Никогда центральная улица не выглядела такой пустынной, и никогда до сих пор полковник Велев не чувствовал себя столь одиноким. Вся дорога от дома до казармы показалась ему кладбищенской аллеей. Двери домов и ставни витрин магазинов были закрыты, на тротуарах — ни души.

В тот день полковник трижды прошелся по центральной улице из одного конца в другой. Заглянул домой, посидел в гостиной, потом вернулся в полк, покрутился в своем кабинете, но не выказал ни малейшего желания с кем-либо поговорить, не сделал попытки вернуть утраченное — свою веру.

«Усомниться в собственном сыне! До чего мы дожили!»

Он нажал кнопку звонка, но адъютант куда-то исчез, и никто на вызов не откликнулся. Ему захотелось увидеть Венцемира. Но сколько раз он решался пойти к нему, столько же раз отказывался от своей затеи. О чем им говорить? О примирении? О спасении? О связях? Но кто же и кого должен спасать? Отец сына или сын отца?

«Он потерял батарею! Остался один командир, и он несет ответственность. Во время войны за подобное преступление возможен был лишь один приговор — смерть!..»

Голова льва, украшавшая трость, утонула в огромной ладони полковника, и он размеренным шагом спустился по лестнице, затем прошел по булыжнику вдоль спальных помещений и направился на стрельбище. На полигонах проводились занятия с солдатами. Появление чуть сгорбленной фигуры командира полка застало всех врасплох. Послышались команды, началась суматоха, но вскоре установился привычный повседневный ритм. Но полковник Велев нигде не задержался. Ему достаточно было убедиться в том, что полк продолжает жить, ощутить пульс этой жизни, тот пульс, который вот уже тридцать лет поддерживает и в нем самом интерес к ней.

Полковник свернул направо. Он даже не заметил, что идет прямо по цветочной клумбе. Ярослав находился в своем кабинете. Он не ждал командира, но сразу же встал и пошел ему навстречу.

— Ну как? — спросил полковник.

— Ничего нового.

— А из Софии никто не звонил?

— Нет!

— Значит, нам доверяют?

— А почему бы не доверять нам, господин полковник? Только уж слишком мы злоупотребляем этим доверием.

— Я тоже за доверие, — сказал Велев и опустился на стул, стоявший у окна. В этом кабинете он чувствовал себя спокойно: и мысль работала менее напряженно, и сердце. — Знаете, я побывал на занятиях. Очень там все запущенно. Так дальше не может продолжаться.

— Не может, — кивнул Ярослав. — Я тоже в этом убедился. Разговаривал с солдатами. Больше всех переживают ребята из батареи.

— Устав категоричен. Подразделение будет расформировано, — глухо произнес полковник.

Ярослав не почувствовал в его словах никакого колебания, но в голосе командира прозвучали нотки обреченности.

— А если они ни в чем не виноваты?

— Раз преступление совершено, значит, есть и виновные. Батарея стала небоеспособной. И сделано это руками солдат этой батареи.

Глаза и голос выдавали истинное состояние полковника, но Ярослав ничем не мог помочь ему.

— Может, следовало подождать день-другой? — вырвалось у него, хотя он и сам не был согласен с этим предложением.

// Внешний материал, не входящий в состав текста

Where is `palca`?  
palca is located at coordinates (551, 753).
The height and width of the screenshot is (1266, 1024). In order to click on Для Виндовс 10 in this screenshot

— Господин заместитель командира, если вы хотите, чтобы у нас была настоящая армия, то в подобных случаях никого не щадите. Даже себя! — Полковник встал и вытер носовым платком лоб. — Наша судьба — солдатская. И мы должны делить ее с солдатами и в радости, и в беде! — И он пошел к себе в кабинет.

Раздался звонок телефона, и Ярослав наконец услышал хриплый голос Драгана, показавшийся ему очень усталым:

— Велико приходил и ушел. Вероятно, следовало его задержать, но рука не поднялась. Вспомнил, как он помог мне спастись, когда мы нарвались на засаду, как тащил меня, полумертвого, на себе. Ведь я уцелел только благодаря ему. Я проявил слабость, а он воспользовался этим. Завтра мы будем судить подпоручика Велева, мужа Жасмины, а он... Ну ладно, давай о тех беглецах. Все имеющиеся у нас данные говорят об одном: они все еще находятся здесь, в самом городе. Мы должны повсюду разослать наших людей. Если не обнаружим их за два дня, значит, мы сами себя высекли. Хоть это ты ему растолкуй. Такие ошибки искупаются только кровью.

В кабинет шумно ворвался Велико.

— Понимаю тебя, очень хорошо понимаю, — продолжал разговор по телефону Ярослав. — Позвоню тебе чуть позже. Мне пришло на ум еще кое-что. Появилась возможность раскрыть всю сеть...

— Я думал, что ты умнее! — перебил его Велико. — Врач ждет тебя в моем кабинете. Зачем ты его прогнал?

Ярослав положил трубку и нарочно помедлил с ответом.

— Врачи всегда были и будут. С ними дело обстоит легче всего, а вот остальное... Тяготит, как приговор.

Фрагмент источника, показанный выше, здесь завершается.